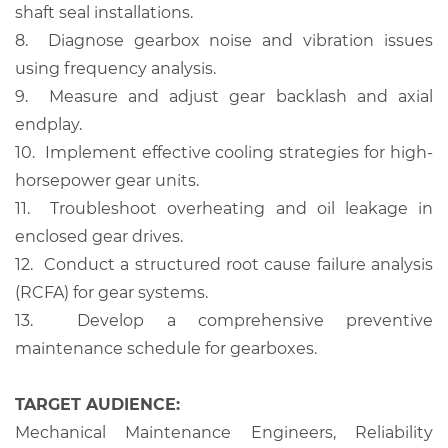
shaft seal installations.
8.
Diagnose gearbox noise and vibration issues
using frequency analysis.
9.
Measure and adjust gear backlash and axial
endplay.
10.
Implement effective cooling strategies for high-
horsepower gear units.
11.
Troubleshoot overheating and oil leakage in
enclosed gear drives.
12.
Conduct a structured root cause failure analysis
(RCFA) for gear systems.
13.
Develop a comprehensive preventive
maintenance schedule for gearboxes.
TARGET AUDIENCE:
Mechanical Maintenance Engineers, Reliability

[WHAT IS BEING ASKED]
Transcribe all of the material exactly and leave out its pictures.

[SOLUTION TO THE PROBLEM]
shaft seal installations.
8.
Diagnose gearbox noise and vibration issues
using frequency analysis.
9.
Measure and adjust gear backlash and axial
endplay.
10.
Implement effective cooling strategies for high-
horsepower gear units.
11.
Troubleshoot overheating and oil leakage in
enclosed gear drives.
12.
Conduct a structured root cause failure analysis
(RCFA) for gear systems.
13.
Develop a comprehensive preventive
maintenance schedule for gearboxes.
TARGET AUDIENCE:
Mechanical Maintenance Engineers, Reliability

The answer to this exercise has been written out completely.